TASK TO COMPLETE –
From the line with "Było cudownie. Uwielbiam" to the line with "najbliższym oryginałowi – tłumaczeniu", retype every line exactly, including those two, and leave out the rest of the data below.

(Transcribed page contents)
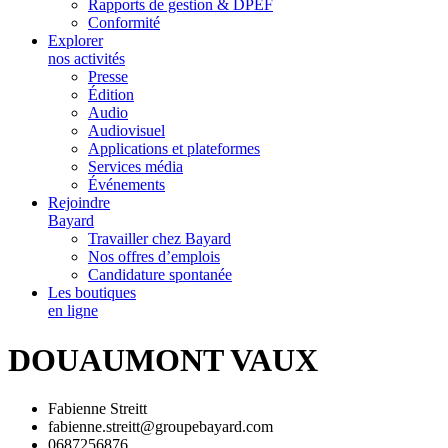
Rapports de gestion & DPEF
Conformité
Explorer
nos activités
Presse
Édition
Audio
Audiovisuel
Applications et plateformes
Services média
Événements
Rejoindre
Bayard
Travailler chez Bayard
Nos offres d’emplois
Candidature spontanée
Les boutiques
en ligne
DOUAUMONT VAUX
Fabienne Streitt
fabienne.streitt@groupebayard.com
0687256876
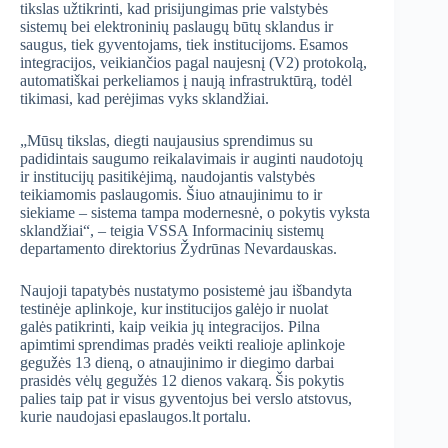
tikslas užtikrinti, kad prisijungimas prie valstybės
sistemų bei elektroninių paslaugų būtų sklandus ir
saugus, tiek gyventojams, tiek institucijoms. Esamos
integracijos, veikiančios pagal naujesnį (V2) protokolą,
automatiškai perkeliamos į naują infrastruktūrą, todėl
tikimasi, kad perėjimas vyks sklandžiai.
„Mūsų tikslas, diegti naujausius sprendimus su
padidintais saugumo reikalavimais ir auginti naudotojų
ir institucijų pasitikėjimą, naudojantis valstybės
teikiamomis paslaugomis. Šiuo atnaujinimu to ir
siekiame – sistema tampa modernesnė, o pokytis vyksta
sklandžiai“, – teigia VSSA Informacinių sistemų
departamento direktorius Žydrūnas Nevardauskas.
Naujoji tapatybės nustatymo posistemė jau išbandyta
testinėje aplinkoje, kur institucijos galėjo ir nuolat
galės patikrinti, kaip veikia jų integracijos. Pilna
apimtimi sprendimas pradės veikti realioje aplinkoje
gegužės 13 dieną, o atnaujinimo ir diegimo darbai
prasidės vėlų gegužės 12 dienos vakarą. Šis pokytis
palies taip pat ir visus gyventojus bei verslo atstovus,
kurie naudojasi epaslaugos.lt portalu.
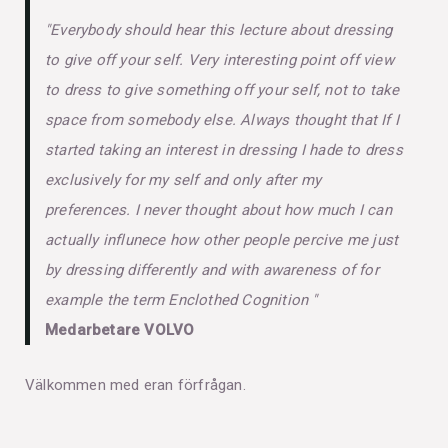
"Everybody should hear this lecture about dressing
to give off your self. Very interesting point off view
to dress to give something off your self, not to take
space from somebody else. Always thought that If I
started taking an interest in dressing I hade to dress
exclusively for my self and only after my
preferences. I never thought about how much I can
actually influnece how other people percive me just
by dressing differently and with awareness of for
example the term Enclothed Cognition "
Medarbetare VOLVO
Välkommen med eran förfrågan.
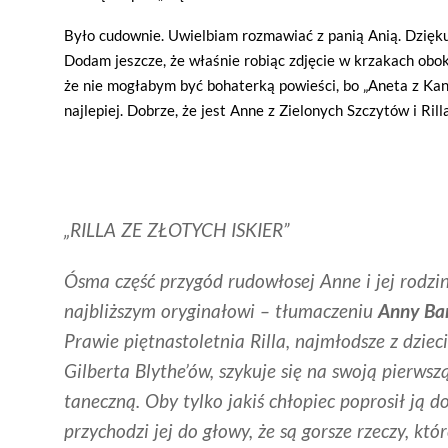
Było cudownie. Uwielbiam rozmawiać z panią Anią. Dziękuj
Dodam jeszcze, że właśnie robiąc zdjęcie w krzakach obo
że nie mogłabym być bohaterką powieści, bo „Aneta z Kan
najlepiej. Dobrze, że jest Anne z Zielonych Szczytów i Rilla
„RILLA ZE ZŁOTYCH ISKIER”
Ósma część przygód rudowłosej Anne i jej rodz
najbliższym oryginałowi – tłumaczeniu
Anny Ba
Prawie piętnastoletnia Rilla, najmłodsze z dziec
Gilberta Blythe’ów, szykuje się na swoją pierws
taneczną. Oby tylko jakiś chłopiec poprosił ją d
przychodzi jej do głowy, że są gorsze rzeczy, kt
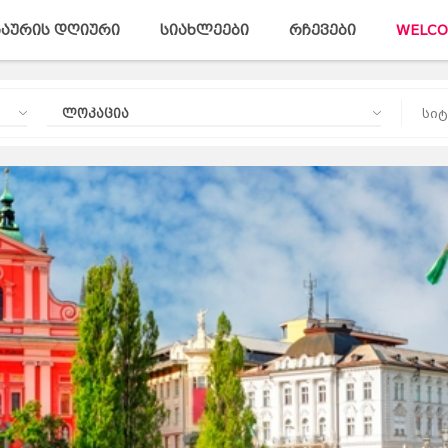
აურის დღიური
სიახლეები
რჩევები
WELCO
ლოკაცია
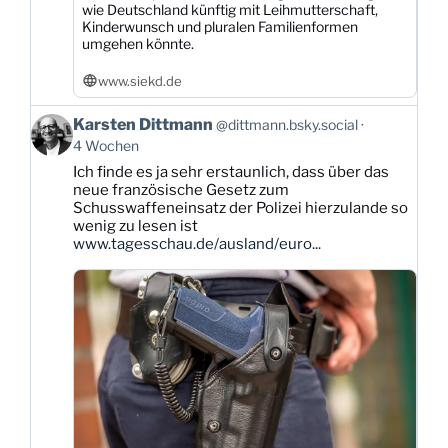
wie Deutschland künftig mit Leihmutterschaft,
Kinderwunsch und pluralen Familienformen
umgehen könnte.
www.siekd.de
Beitrag
Karsten Dittmann
@dittmann.bsky.social
von
4 Wochen
Karsten
Ich finde es ja sehr erstaunlich, dass über das
Dittmann
neue französische Gesetz zum
auf
Schusswaffeneinsatz der Polizei hierzulande so
Bluesky
wenig zu lesen ist
ansehen
www.tagesschau.de/ausland/euro...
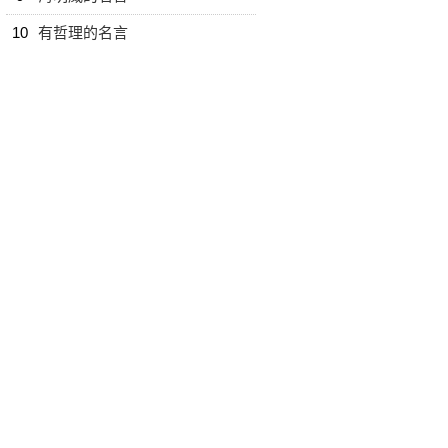
10
有哲理的名言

RESPONSE AREA –
Było cudownie. Uwielbiam rozmawiać z panią Anią. Dziękuj
Dodam jeszcze, że właśnie robiąc zdjęcie w krzakach obo
że nie mogłabym być bohaterką powieści, bo „Aneta z Kan
najlepiej. Dobrze, że jest Anne z Zielonych Szczytów i Rilla
„RILLA ZE ZŁOTYCH ISKIER”
Ósma część przygód rudowłosej Anne i jej rodz
najbliższym oryginałowi – tłumaczeniu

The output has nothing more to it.